Retype the records below word for word and omit any image.

---------- Dataset content

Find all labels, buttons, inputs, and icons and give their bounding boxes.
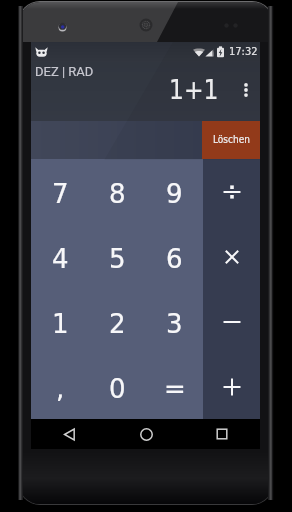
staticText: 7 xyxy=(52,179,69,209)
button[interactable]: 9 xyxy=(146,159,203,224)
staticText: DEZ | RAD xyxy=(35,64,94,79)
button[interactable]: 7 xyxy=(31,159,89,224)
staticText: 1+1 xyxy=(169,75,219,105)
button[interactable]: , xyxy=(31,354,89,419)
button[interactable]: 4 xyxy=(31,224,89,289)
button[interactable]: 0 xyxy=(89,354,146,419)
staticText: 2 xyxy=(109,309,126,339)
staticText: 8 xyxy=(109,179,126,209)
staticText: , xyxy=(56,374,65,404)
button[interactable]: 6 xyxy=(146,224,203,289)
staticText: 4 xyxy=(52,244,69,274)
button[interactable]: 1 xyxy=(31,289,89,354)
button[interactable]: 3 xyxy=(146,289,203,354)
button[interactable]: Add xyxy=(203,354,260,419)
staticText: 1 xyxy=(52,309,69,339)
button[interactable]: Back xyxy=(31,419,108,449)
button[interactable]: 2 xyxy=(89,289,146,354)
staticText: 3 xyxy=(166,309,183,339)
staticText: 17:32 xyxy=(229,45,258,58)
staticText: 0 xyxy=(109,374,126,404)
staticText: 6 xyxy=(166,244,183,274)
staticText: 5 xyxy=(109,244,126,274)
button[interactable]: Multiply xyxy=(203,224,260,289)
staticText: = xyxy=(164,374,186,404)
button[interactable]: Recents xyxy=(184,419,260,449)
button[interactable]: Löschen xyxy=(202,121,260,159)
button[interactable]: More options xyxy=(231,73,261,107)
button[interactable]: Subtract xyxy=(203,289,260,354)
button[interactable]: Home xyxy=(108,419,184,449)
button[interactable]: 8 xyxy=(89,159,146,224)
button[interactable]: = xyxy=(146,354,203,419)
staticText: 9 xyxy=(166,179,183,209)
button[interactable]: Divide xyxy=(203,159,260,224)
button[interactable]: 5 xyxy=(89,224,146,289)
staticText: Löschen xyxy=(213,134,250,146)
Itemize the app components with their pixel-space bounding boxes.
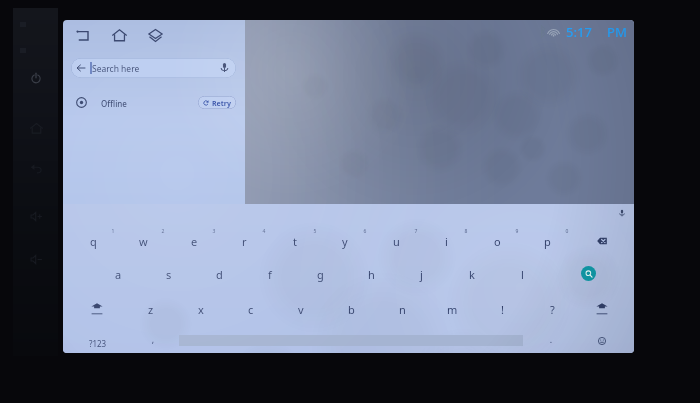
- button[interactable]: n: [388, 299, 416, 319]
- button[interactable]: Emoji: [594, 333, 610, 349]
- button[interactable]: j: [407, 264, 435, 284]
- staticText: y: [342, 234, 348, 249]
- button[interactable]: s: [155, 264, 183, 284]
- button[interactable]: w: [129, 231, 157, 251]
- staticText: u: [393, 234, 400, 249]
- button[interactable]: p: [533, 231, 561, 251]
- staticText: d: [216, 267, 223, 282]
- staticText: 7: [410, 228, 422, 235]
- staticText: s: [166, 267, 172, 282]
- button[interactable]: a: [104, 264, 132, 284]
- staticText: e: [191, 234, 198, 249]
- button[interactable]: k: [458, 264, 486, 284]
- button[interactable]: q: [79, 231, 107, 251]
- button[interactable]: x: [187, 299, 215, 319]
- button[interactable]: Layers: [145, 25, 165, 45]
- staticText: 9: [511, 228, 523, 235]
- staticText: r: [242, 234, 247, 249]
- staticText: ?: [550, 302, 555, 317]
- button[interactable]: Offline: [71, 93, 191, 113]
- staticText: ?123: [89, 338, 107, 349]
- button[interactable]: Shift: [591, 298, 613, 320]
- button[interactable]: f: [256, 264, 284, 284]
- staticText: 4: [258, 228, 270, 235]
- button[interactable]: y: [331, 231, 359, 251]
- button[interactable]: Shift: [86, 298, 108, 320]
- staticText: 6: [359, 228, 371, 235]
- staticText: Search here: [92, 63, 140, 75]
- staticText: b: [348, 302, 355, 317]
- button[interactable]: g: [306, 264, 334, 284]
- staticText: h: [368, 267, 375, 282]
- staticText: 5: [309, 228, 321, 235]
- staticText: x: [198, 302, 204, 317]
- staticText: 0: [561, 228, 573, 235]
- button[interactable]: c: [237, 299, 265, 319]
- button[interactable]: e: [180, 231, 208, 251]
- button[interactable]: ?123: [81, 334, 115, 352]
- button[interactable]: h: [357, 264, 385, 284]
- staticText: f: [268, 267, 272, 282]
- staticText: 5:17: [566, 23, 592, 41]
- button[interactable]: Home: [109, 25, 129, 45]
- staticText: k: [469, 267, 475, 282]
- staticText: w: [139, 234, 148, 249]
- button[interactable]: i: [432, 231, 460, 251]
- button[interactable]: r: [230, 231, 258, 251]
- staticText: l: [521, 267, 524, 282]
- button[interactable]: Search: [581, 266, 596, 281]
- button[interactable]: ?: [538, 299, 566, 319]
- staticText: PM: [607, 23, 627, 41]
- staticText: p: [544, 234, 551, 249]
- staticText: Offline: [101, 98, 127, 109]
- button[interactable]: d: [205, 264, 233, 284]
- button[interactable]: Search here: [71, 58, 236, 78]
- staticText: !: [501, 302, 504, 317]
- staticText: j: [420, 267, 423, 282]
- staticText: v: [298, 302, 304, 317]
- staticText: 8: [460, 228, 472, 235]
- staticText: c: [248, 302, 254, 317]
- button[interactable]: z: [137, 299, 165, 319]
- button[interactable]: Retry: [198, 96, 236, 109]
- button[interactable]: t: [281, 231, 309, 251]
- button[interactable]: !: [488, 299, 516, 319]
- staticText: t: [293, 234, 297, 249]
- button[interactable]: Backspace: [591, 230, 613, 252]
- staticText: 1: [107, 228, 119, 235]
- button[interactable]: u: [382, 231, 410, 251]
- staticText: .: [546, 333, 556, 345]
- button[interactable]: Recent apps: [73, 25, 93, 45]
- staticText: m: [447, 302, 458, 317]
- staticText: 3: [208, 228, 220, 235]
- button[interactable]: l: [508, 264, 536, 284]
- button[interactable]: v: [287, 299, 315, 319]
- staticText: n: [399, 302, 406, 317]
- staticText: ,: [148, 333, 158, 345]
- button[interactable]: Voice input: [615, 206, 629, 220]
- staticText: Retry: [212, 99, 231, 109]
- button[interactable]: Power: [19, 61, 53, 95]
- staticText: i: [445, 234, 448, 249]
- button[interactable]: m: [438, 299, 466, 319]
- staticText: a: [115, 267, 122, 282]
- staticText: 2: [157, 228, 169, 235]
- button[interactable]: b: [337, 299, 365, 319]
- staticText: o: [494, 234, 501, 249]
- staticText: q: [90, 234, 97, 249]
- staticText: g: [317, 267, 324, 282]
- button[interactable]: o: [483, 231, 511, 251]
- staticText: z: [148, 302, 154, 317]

--------------------

Reply to the task »
Find all labels, buttons, inputs, and icons and give their bounding boxes.
staticText: 7 xyxy=(52,179,69,209)
button[interactable]: 9 xyxy=(146,159,203,224)
staticText: DEZ | RAD xyxy=(35,64,94,79)
button[interactable]: 7 xyxy=(31,159,89,224)
staticText: 1+1 xyxy=(169,75,219,105)
button[interactable]: , xyxy=(31,354,89,419)
button[interactable]: 4 xyxy=(31,224,89,289)
button[interactable]: 0 xyxy=(89,354,146,419)
staticText: 2 xyxy=(109,309,126,339)
staticText: 8 xyxy=(109,179,126,209)
staticText: , xyxy=(56,374,65,404)
button[interactable]: 6 xyxy=(146,224,203,289)
staticText: 4 xyxy=(52,244,69,274)
button[interactable]: 1 xyxy=(31,289,89,354)
button[interactable]: 3 xyxy=(146,289,203,354)
button[interactable]: Add xyxy=(203,354,260,419)
staticText: 1 xyxy=(52,309,69,339)
button[interactable]: Back xyxy=(31,419,108,449)
button[interactable]: 2 xyxy=(89,289,146,354)
staticText: 3 xyxy=(166,309,183,339)
staticText: 17:32 xyxy=(229,45,258,58)
staticText: 0 xyxy=(109,374,126,404)
staticText: 6 xyxy=(166,244,183,274)
staticText: 5 xyxy=(109,244,126,274)
button[interactable]: Multiply xyxy=(203,224,260,289)
staticText: = xyxy=(164,374,186,404)
button[interactable]: Recents xyxy=(184,419,260,449)
button[interactable]: Löschen xyxy=(202,121,260,159)
button[interactable]: More options xyxy=(231,73,261,107)
button[interactable]: Subtract xyxy=(203,289,260,354)
button[interactable]: Home xyxy=(108,419,184,449)
button[interactable]: 8 xyxy=(89,159,146,224)
button[interactable]: = xyxy=(146,354,203,419)
staticText: 9 xyxy=(166,179,183,209)
button[interactable]: Divide xyxy=(203,159,260,224)
button[interactable]: 5 xyxy=(89,224,146,289)
staticText: Löschen xyxy=(213,134,250,146)
Itemize the app components with their pixel-space bounding boxes.
- button[interactable]: n: [388, 299, 416, 319]
- button[interactable]: Emoji: [594, 333, 610, 349]
- button[interactable]: j: [407, 264, 435, 284]
- staticText: y: [342, 234, 348, 249]
- button[interactable]: s: [155, 264, 183, 284]
- button[interactable]: w: [129, 231, 157, 251]
- staticText: u: [393, 234, 400, 249]
- button[interactable]: p: [533, 231, 561, 251]
- staticText: d: [216, 267, 223, 282]
- staticText: 7: [410, 228, 422, 235]
- staticText: s: [166, 267, 172, 282]
- button[interactable]: a: [104, 264, 132, 284]
- staticText: e: [191, 234, 198, 249]
- button[interactable]: k: [458, 264, 486, 284]
- button[interactable]: q: [79, 231, 107, 251]
- button[interactable]: x: [187, 299, 215, 319]
- button[interactable]: Layers: [145, 25, 165, 45]
- staticText: 9: [511, 228, 523, 235]
- staticText: r: [242, 234, 247, 249]
- staticText: ?: [550, 302, 555, 317]
- button[interactable]: Offline: [71, 93, 191, 113]
- staticText: ?123: [89, 338, 107, 349]
- button[interactable]: Shift: [591, 298, 613, 320]
- button[interactable]: f: [256, 264, 284, 284]
- staticText: 4: [258, 228, 270, 235]
- button[interactable]: y: [331, 231, 359, 251]
- button[interactable]: Shift: [86, 298, 108, 320]
- staticText: 6: [359, 228, 371, 235]
- staticText: Search here: [92, 63, 140, 75]
- staticText: b: [348, 302, 355, 317]
- button[interactable]: g: [306, 264, 334, 284]
- staticText: h: [368, 267, 375, 282]
- staticText: 5: [309, 228, 321, 235]
- staticText: x: [198, 302, 204, 317]
- staticText: 0: [561, 228, 573, 235]
- button[interactable]: c: [237, 299, 265, 319]
- button[interactable]: e: [180, 231, 208, 251]
- button[interactable]: ?123: [81, 334, 115, 352]
- button[interactable]: h: [357, 264, 385, 284]
- staticText: f: [268, 267, 272, 282]
- staticText: 5:17: [566, 23, 592, 41]
- button[interactable]: Home: [109, 25, 129, 45]
- staticText: k: [469, 267, 475, 282]
- staticText: w: [139, 234, 148, 249]
- button[interactable]: i: [432, 231, 460, 251]
- button[interactable]: r: [230, 231, 258, 251]
- staticText: l: [521, 267, 524, 282]
- button[interactable]: Search: [581, 266, 596, 281]
- button[interactable]: ?: [538, 299, 566, 319]
- staticText: PM: [607, 23, 627, 41]
- staticText: p: [544, 234, 551, 249]
- staticText: Offline: [101, 98, 127, 109]
- button[interactable]: d: [205, 264, 233, 284]
- button[interactable]: Search here: [71, 58, 236, 78]
- staticText: !: [501, 302, 504, 317]
- staticText: j: [420, 267, 423, 282]
- staticText: v: [298, 302, 304, 317]
- staticText: 8: [460, 228, 472, 235]
- staticText: c: [248, 302, 254, 317]
- button[interactable]: z: [137, 299, 165, 319]
- button[interactable]: Retry: [198, 96, 236, 109]
- button[interactable]: t: [281, 231, 309, 251]
- button[interactable]: !: [488, 299, 516, 319]
- staticText: t: [293, 234, 297, 249]
- button[interactable]: Backspace: [591, 230, 613, 252]
- staticText: 1: [107, 228, 119, 235]
- button[interactable]: u: [382, 231, 410, 251]
- staticText: .: [546, 333, 556, 345]
- button[interactable]: Recent apps: [73, 25, 93, 45]
- staticText: m: [447, 302, 458, 317]
- staticText: 3: [208, 228, 220, 235]
- button[interactable]: l: [508, 264, 536, 284]
- button[interactable]: v: [287, 299, 315, 319]
- staticText: n: [399, 302, 406, 317]
- staticText: ,: [148, 333, 158, 345]
- button[interactable]: Voice input: [615, 206, 629, 220]
- staticText: Retry: [212, 99, 231, 109]
- button[interactable]: Power: [19, 61, 53, 95]
- staticText: i: [445, 234, 448, 249]
- button[interactable]: m: [438, 299, 466, 319]
- staticText: a: [115, 267, 122, 282]
- staticText: 2: [157, 228, 169, 235]
- button[interactable]: b: [337, 299, 365, 319]
- staticText: o: [494, 234, 501, 249]
- staticText: q: [90, 234, 97, 249]
- staticText: g: [317, 267, 324, 282]
- button[interactable]: o: [483, 231, 511, 251]
- staticText: z: [148, 302, 154, 317]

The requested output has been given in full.